At the time of the seizure, CBP should have given you a Custody Receipt for Seized Property and Evidence (CBP Form 6051S). This document is your proof that the seizure occurred. It identifies what was taken, who took it, and includes an FPF Number that tracks your case at the Fines, Penalties and Forfeitures office. Hold onto this form — it is the starting point for everything that follows.
Within approximately 60 days of the seizure, CBP’s FP&F office is required to send you a formal CAFRA Notice of Seizure — the Civil Asset Forfeiture Reform Act notice — by certified mail to the address CBP has on file for you. This is the document that starts your legal clock. You have 30 days from the date on the letter — not the date you receive it — to respond. That distinction matters enormously. CBP can mail the notice on a Monday after dating it on a Friday, and every day of mail transit counts against your response window.

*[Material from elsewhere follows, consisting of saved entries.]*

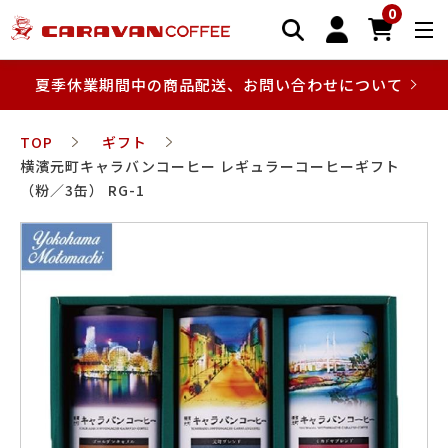
0
夏季休業期間中の商品配送、お問い合わせについて
TOP
ギフト
横濱元町キャラバンコーヒー レギュラーコーヒーギフト
（粉／3缶） RG-1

If you have not received the notice within 7 days of the seizure, contact an attorney immediately. We can request a copy of the notice directly from CBP, ensure a timely response is made, and if necessary request an extension of time to respond. Waiting passively for the notice to arrive is a mistake — the deadline runs regardless of when or whether you receive it. We have written separately about cases where mail delays caused travelers to miss the CAFRA deadline and the very limited options that remain after that happens.
What the CAFRA Notice Contains
The CAFRA Notice is a formal legal document — not a form letter. It sets out the date and place of the seizure, the surrounding circumstances, and the specific facts CBP alleges as the basis for the seizure. It will cite the applicable statutes — most commonly failure to report under 31 U.S.C. § 5316, bulk cash smuggling under 31 U.S.C. § 5332, or structuring under 31 U.S.C. § 5324 — and outline your options for responding.
How and when you respond to the CAFRA Notice will determine the outcome of your currency seizure case. This is not an exaggeration. The election of proceedings form enclosed with the notice requires you to choose a path forward, and different paths have dramatically different implications. Choosing the wrong option — or missing the deadline entirely — can cost you the case even when the underlying facts support return of your money.
Your Options for Getting Seized Currency Back
The CAFRA Notice includes an Election of Proceedings form listing your options. Those options are:
- Filing a Petition for Remission or Mitigation — An internal CBP review requesting full or partial return of the seized funds. This is the most common path and keeps the matter within CBP’s administrative process. A successful petition can result in return of all or most of the money. After CBP’s first decision, you also have the right to file a supplemental petition arguing for a more favorable outcome.
- Pay the Full Appraised Domestic Value — In certain situations involving seized property other than currency, this option allows release of the property upon payment. In pure currency seizure cases this option is less commonly applicable.
- File an Offer in Compromise — A negotiated settlement proposing partial return of the funds in exchange for resolution of the forfeiture. Appropriate in certain circumstances where a full return is unlikely.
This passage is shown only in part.